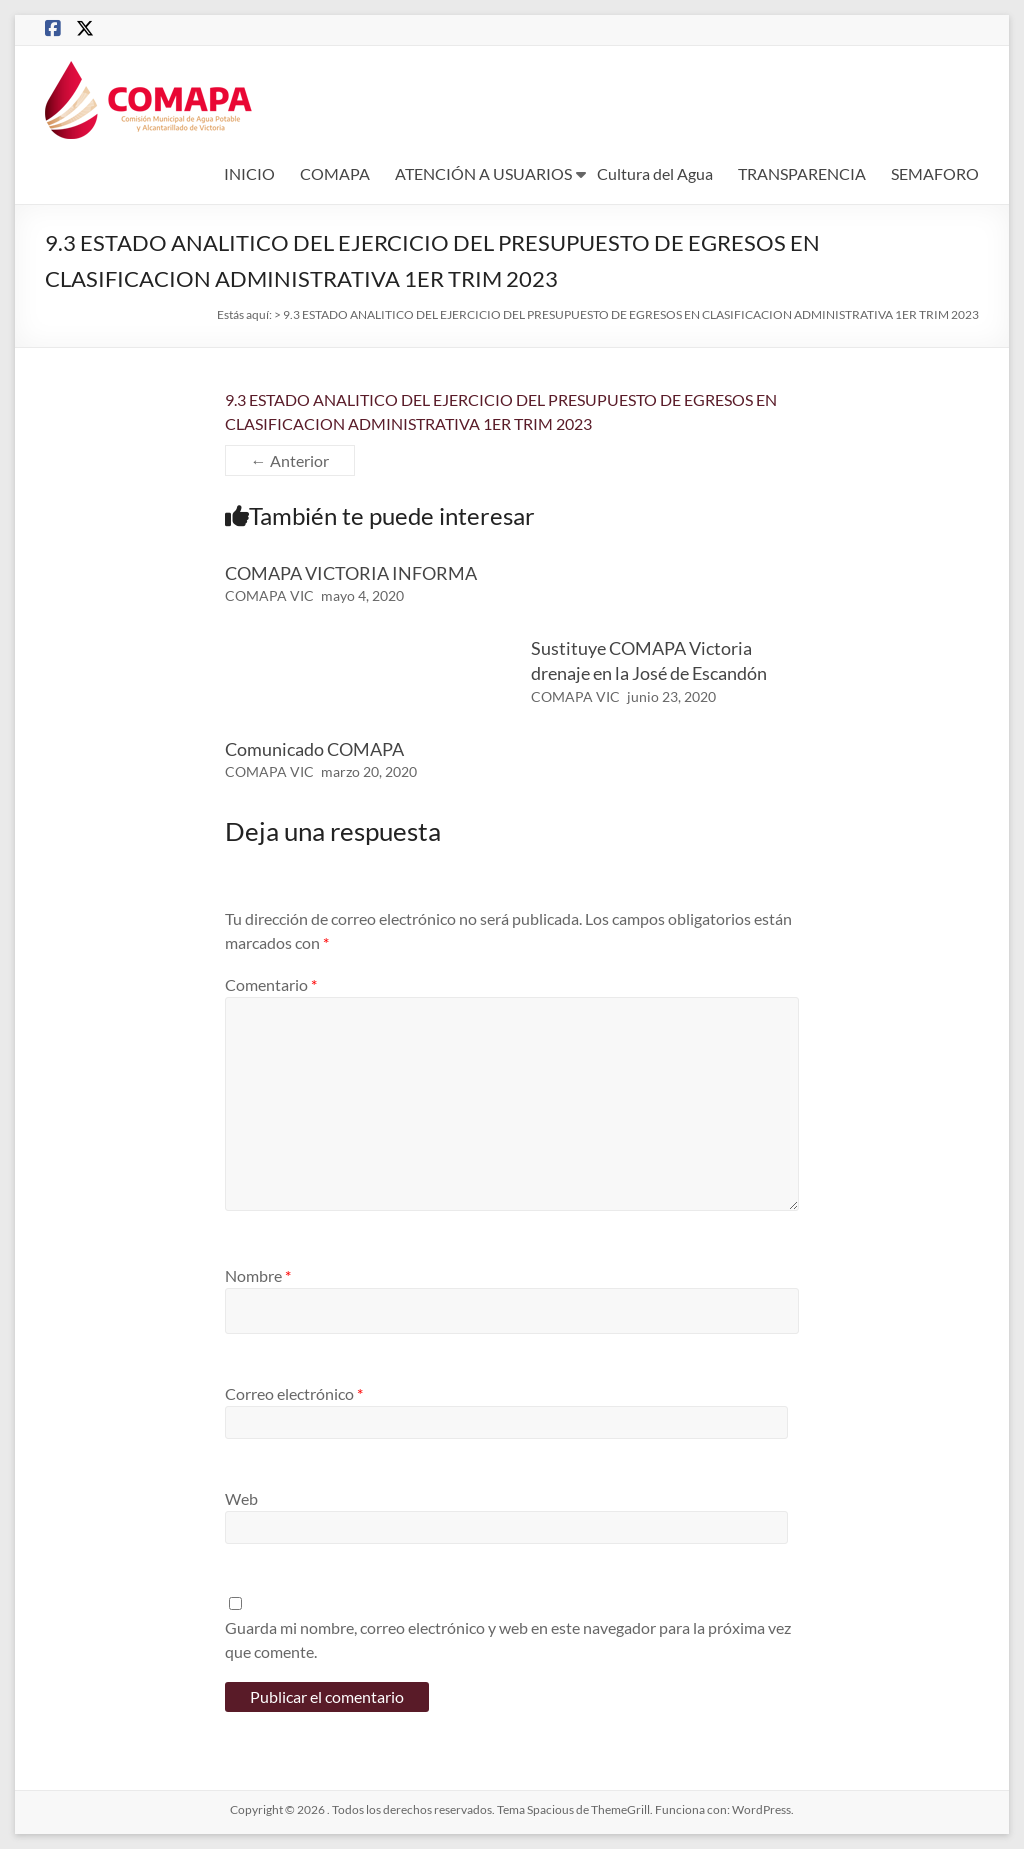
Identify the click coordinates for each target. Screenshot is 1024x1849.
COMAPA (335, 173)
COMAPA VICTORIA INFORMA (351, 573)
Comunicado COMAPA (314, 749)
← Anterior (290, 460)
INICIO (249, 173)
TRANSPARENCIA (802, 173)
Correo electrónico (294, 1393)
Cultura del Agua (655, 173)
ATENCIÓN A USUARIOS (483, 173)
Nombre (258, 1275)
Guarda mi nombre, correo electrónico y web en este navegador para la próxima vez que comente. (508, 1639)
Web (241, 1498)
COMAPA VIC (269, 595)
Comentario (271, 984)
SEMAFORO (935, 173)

TASK INSTRUCTIONS. Every entry must be reproduced exactly, with the images left out.

SOLVED EXERCISE.
Identify the click coordinates for each target. Screenshot is 1024x1849.
COMAPA (335, 173)
COMAPA VICTORIA INFORMA (351, 573)
Comunicado COMAPA (314, 749)
← Anterior (290, 460)
INICIO (249, 173)
TRANSPARENCIA (802, 173)
Correo electrónico (294, 1393)
Cultura del Agua (655, 173)
ATENCIÓN A USUARIOS (483, 173)
Nombre (258, 1275)
Guarda mi nombre, correo electrónico y web en este navegador para la próxima vez que comente. (508, 1639)
Web (241, 1498)
COMAPA VIC (269, 595)
Comentario (271, 984)
SEMAFORO (935, 173)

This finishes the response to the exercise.